Yuri paused for a moment to navigate a lane change.

“Putin is not President of Russia–Putin is oligarch from Russia,” Yuri adds before falling silent.

So here we are again. Russia has invaded Ukraine. But this time it is not 1932…

It is 2022 and, whether President Putin acknowledges it or not, we are living in the age of shared leadership and distributed power. Citizens in Ukraine and Russia have cell phones that take and send photographs and videos globally in an instant. No matter how brazenly Mr. Putin’s propaganda machine lies, the truth is still seen, heard, and shared around the world thanks to the Seventh Power.

In the age of shared leadership and distributed power, every consumer can decide to defund the Russian invasion by not purchasing Russian products. Free countries can sanction Russian government activity while alternatively funding and supporting Ukrainians in their quest to remain free.

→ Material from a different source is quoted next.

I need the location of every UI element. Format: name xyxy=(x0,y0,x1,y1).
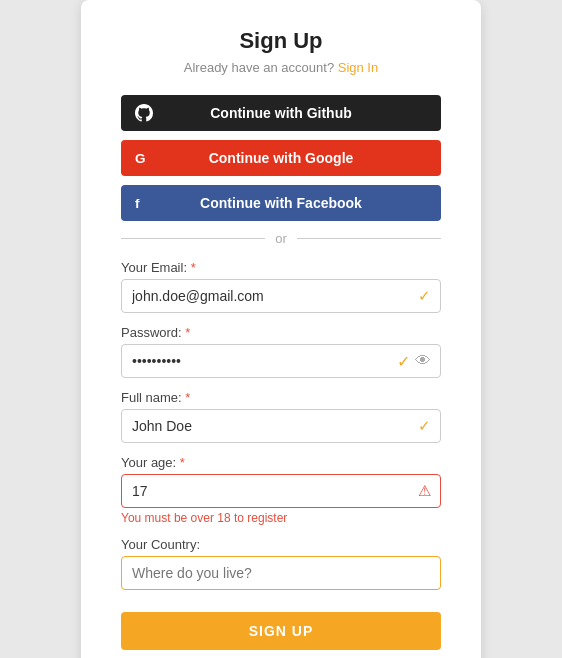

Putin may or may not take military control of Ukraine, but I am certain from my time there that he will not be able to control the hearts, minds, and spirit of the Ukrainian people.

It may take months, years, or in Hana and Mykola’s cases, generations, but Putin will not win. In the age of shared leadership and distributed power, overreaching has consequences…

 

“First, you must understand that everything that happened to my family when I was young (1932) was deliberately organized by Moscow.
Why? Because of only one reason: we were Ukrainian.”

—Hanna Soroka (2017)

Here’s a picture of Hanna and I in her modest, Soviet-era, apartment on the outskirts of Kyiv in 2017.

 

_____

Thank you for considering my thoughts. In return I honor yours. 

Every voice matters. Nestled between our differences lies our future.